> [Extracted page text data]
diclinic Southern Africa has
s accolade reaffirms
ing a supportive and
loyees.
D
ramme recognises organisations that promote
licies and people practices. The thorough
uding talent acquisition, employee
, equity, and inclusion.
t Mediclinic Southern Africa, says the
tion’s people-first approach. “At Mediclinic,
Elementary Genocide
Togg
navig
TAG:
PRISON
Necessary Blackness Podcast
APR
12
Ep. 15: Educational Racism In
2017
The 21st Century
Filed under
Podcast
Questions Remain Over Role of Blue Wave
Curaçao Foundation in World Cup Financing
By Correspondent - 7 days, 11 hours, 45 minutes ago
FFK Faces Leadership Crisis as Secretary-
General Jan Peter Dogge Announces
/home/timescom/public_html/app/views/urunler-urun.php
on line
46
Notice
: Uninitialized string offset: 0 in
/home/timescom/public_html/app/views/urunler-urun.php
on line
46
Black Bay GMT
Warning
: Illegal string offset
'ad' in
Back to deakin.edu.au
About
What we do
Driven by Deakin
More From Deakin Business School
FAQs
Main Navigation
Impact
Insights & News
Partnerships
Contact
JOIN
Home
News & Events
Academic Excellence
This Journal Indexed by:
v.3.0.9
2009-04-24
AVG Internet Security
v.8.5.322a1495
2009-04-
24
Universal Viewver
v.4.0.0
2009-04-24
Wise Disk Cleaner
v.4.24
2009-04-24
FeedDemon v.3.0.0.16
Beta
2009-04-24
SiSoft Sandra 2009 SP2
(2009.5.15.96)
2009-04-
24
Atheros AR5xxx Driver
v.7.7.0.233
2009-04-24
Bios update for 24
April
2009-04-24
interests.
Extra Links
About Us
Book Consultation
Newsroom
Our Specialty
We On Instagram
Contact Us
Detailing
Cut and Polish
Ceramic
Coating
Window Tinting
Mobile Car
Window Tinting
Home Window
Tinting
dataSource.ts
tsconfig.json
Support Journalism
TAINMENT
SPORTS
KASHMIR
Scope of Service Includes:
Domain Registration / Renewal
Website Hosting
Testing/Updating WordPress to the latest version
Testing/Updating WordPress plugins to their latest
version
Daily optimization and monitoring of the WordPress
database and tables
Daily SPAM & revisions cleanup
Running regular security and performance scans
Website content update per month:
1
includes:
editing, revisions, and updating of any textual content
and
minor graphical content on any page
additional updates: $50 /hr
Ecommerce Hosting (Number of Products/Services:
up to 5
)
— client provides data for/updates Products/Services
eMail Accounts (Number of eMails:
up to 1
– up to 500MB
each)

> [Activity] Output the data above in full and exactly.

> [Written answer]
diclinic Southern Africa has
s accolade reaffirms
ing a supportive and
loyees.
D
ramme recognises organisations that promote
licies and people practices. The thorough
uding talent acquisition, employee
, equity, and inclusion.
t Mediclinic Southern Africa, says the
tion’s people-first approach. “At Mediclinic,
Elementary Genocide
Togg
navig
TAG:
PRISON
Necessary Blackness Podcast
APR
12
Ep. 15: Educational Racism In
2017
The 21st Century
Filed under
Podcast
Questions Remain Over Role of Blue Wave
Curaçao Foundation in World Cup Financing
By Correspondent - 7 days, 11 hours, 45 minutes ago
FFK Faces Leadership Crisis as Secretary-
General Jan Peter Dogge Announces
/home/timescom/public_html/app/views/urunler-urun.php
on line
46
Notice
: Uninitialized string offset: 0 in
/home/timescom/public_html/app/views/urunler-urun.php
on line
46
Black Bay GMT
Warning
: Illegal string offset
'ad' in
Back to deakin.edu.au
About
What we do
Driven by Deakin
More From Deakin Business School
FAQs
Main Navigation
Impact
Insights & News
Partnerships
Contact
JOIN
Home
News & Events
Academic Excellence
This Journal Indexed by:
v.3.0.9
2009-04-24
AVG Internet Security
v.8.5.322a1495
2009-04-
24
Universal Viewver
v.4.0.0
2009-04-24
Wise Disk Cleaner
v.4.24
2009-04-24
FeedDemon v.3.0.0.16
Beta
2009-04-24
SiSoft Sandra 2009 SP2
(2009.5.15.96)
2009-04-
24
Atheros AR5xxx Driver
v.7.7.0.233
2009-04-24
Bios update for 24
April
2009-04-24
interests.
Extra Links
About Us
Book Consultation
Newsroom
Our Specialty
We On Instagram
Contact Us
Detailing
Cut and Polish
Ceramic
Coating
Window Tinting
Mobile Car
Window Tinting
Home Window
Tinting
dataSource.ts
tsconfig.json
Support Journalism
TAINMENT
SPORTS
KASHMIR
Scope of Service Includes:
Domain Registration / Renewal
Website Hosting
Testing/Updating WordPress to the latest version
Testing/Updating WordPress plugins to their latest
version
Daily optimization and monitoring of the WordPress
database and tables
Daily SPAM & revisions cleanup
Running regular security and performance scans
Website content update per month:
1
includes:
editing, revisions, and updating of any textual content
and
minor graphical content on any page
additional updates: $50 /hr
Ecommerce Hosting (Number of Products/Services:
up to 5
)
— client provides data for/updates Products/Services
eMail Accounts (Number of eMails:
up to 1
– up to 500MB
each)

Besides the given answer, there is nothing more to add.